More than ten years in the making, The Gilded Age is the brainchild of Julian Fellowes, the creator of Downton Abbey. The characters in the new show, which opens in the New York City of 1882, are arrayed in the same upstairs/ below stairs format. The engine driving the plot is snobbery. A family of the old Knickerbocker aristocracy, which lives in a staid brownstone town house off Fifth Avenue, is mortified by the presence of New Money—a railroad tycoon and his socially ambitious wife—in their newly built palace (designed by Stanford White, no less) across the street.
While I’m no drama critic, I’ve enjoyed the performances of Christine Baranski and Cynthia Nixon, playing members of the Old Guard, and Morgan Spector and Carrie Coons, as the arrivistes. I even enjoyed Nathan Lane’s hammy turn as social arbiter Ward McAllister. The Gilded Age is not without faults: there are a few anachronisms, and the show tiptoes around the enormous economic disparities that beset the era (as they do our own).

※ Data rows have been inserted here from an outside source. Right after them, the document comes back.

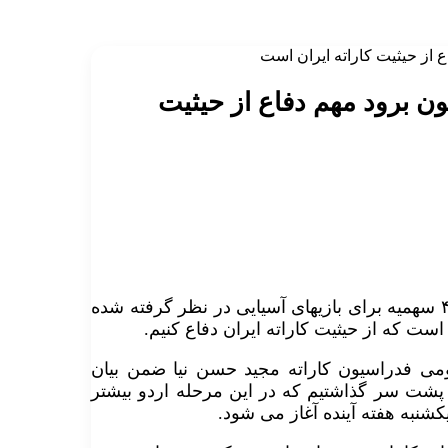
 از حیثیت کاراته ایران است
ن برود مهم دفاع از حیثیت
کاراته کای وزن منهای ۵۵ کیلوگرم تیم ملی کشورمان گفت:۴ سهمیه برای بازیهای آسیایی در نظر گرفته شده
ست که از حیثیت کاراته ایران دفاع کنیم.
مومی فدراسیون کاراته مجید حسن نیا ضمن بیان
 پشت سر گذاشتیم که در این مرحله اردو بیشتر
کشنبه هفته آینده آغاز می شود.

Still, come for the story and the acting, but stay for the costumes and sets—hats, bustles, and tufted chairs galore. The homes of the wealthy are decorated with swag curtains and passementerie by the bushel; they feature ornate plaster wall moldings and coffered ceilings; they are lit by gas lamps. The Old Guard favors John Henry Belter– style furniture and Hudson River school landscapes, while New Money goes for Louis—Quinze and Seize—furnishings and French impressionist art. The relative architectural merits of White, Richard Morris Hunt, and the Romanesque revival style of George Post are discussed. One plotline centers on a box carved by Grinling Gibbons. And, in my favorite scene, a trio of characters visit the torch-bearing hand of the Statue of Liberty on display in Madison Square Park.
If you’re not watching The Gilded Age, start now.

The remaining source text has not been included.